** INSTRUCTIONS FOR THE TASK **
Beneath this line are the data; copy exactly the part of them that opens with the line containing "налаштувати ті інструменти, які" and closes with the line containing "зараховувати на картки", and only that part.

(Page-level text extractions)

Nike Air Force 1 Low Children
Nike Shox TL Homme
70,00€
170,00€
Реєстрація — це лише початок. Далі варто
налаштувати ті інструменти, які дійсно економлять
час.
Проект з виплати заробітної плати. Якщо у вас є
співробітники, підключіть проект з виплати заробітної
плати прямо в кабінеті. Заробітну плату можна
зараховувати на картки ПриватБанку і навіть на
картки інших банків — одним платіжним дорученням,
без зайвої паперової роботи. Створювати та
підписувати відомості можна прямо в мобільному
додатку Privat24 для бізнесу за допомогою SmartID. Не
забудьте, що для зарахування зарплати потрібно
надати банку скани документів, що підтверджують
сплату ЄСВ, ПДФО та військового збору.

** EXERCISE ANSWER **
налаштувати ті інструменти, які дійсно економлять
час.
Проект з виплати заробітної плати. Якщо у вас є
співробітники, підключіть проект з виплати заробітної
плати прямо в кабінеті. Заробітну плату можна
зараховувати на картки ПриватБанку і навіть на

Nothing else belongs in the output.